Two prime examples are Circuit City and Borders. The first sold consumer electronics, the latter books, music and DVDs. Both had razor-thin operating margins and virtually nothing to protect them from competitors, either online or in the brick-and-mortar world. Selling commodity products available from anyone, both wound up in bankruptcy.

What provides an effective moat in our competitive marketplace? A few examples are patents, trademarks, brand names, regulatory complexity and huge economies of scale.

Examples of Effective Moats

Take patents, for example. One of the reasons for Apple’s (Nasdaq: AAPL) extraordinary success is that most of its products are patent-protected. The Mac operating system is not licensed to other vendors. And iPods, iPhones and iPads have many patent protections, too. (Some of these are currently being disputed in court with Samsung.) Likewise, a former big winner in The Oxford Club’s Trading Portfolio was Intuitive Surgical (Nasdaq: ISRG), a company with a patented monopoly on the manufacture and sale of surgical robots.

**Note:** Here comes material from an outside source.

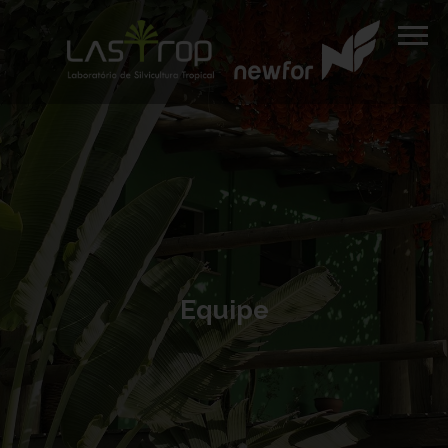
Equipe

Another effective moat is early adoption. This has been a huge benefit for Amazon (Nasdaq: AMZN) and Google (Nasdaq: GOOG). When I shop online, I don’t even bother checking other retailers. If I do a search, it’s always through Google. A service becomes increasingly valuable as more people adopt it.

Coca-Cola (NYSE: KO) is a company whose business is protected by brand names. Coke offers quality and reliability in all its products, something that isn’t generally established with upstart soda companies.

Altria (NYSE: MO) actively supports much federal government regulation of the tobacco industry. Why? Because it knows regulatory hurdles and liabilities deter potential competition. Tough regulatory oversight is itself a moat.

Other companies benefit from sheer economies of scale. Wal-Mart (NYSE: WMT), BHP Billiton (NYSE: BHP) and General Electric (NYSE: GE) are just a few examples. Their bargaining power with suppliers, state-of-the-art technology and access to ultra-low-cost financing allow them to underprice – and thereby deter – a lot of potential competition.

The Last Thing You Want to Do…

Investment great Warren Buffett declares that he seeks “economic castles protected by unbreachable ‘moats.’” He once bought shares of Guinness PLC because, as he put it, “It’s easier to break into the semiconductor industry than into the spirits industry.”

Buffett knows that wide-moat companies can parlay their moats into higher returns on capital. Indeed, you would be hard-pressed to find a better list of wide-moat companies than to simply look at Berkshire Hathaway’s list of long-term equity holdings.

In short, we live in a Darwinian economic world where companies compete to survive. Businesses without moats are vulnerable. And the last thing you want to do is own a vulnerable company in a weak economy.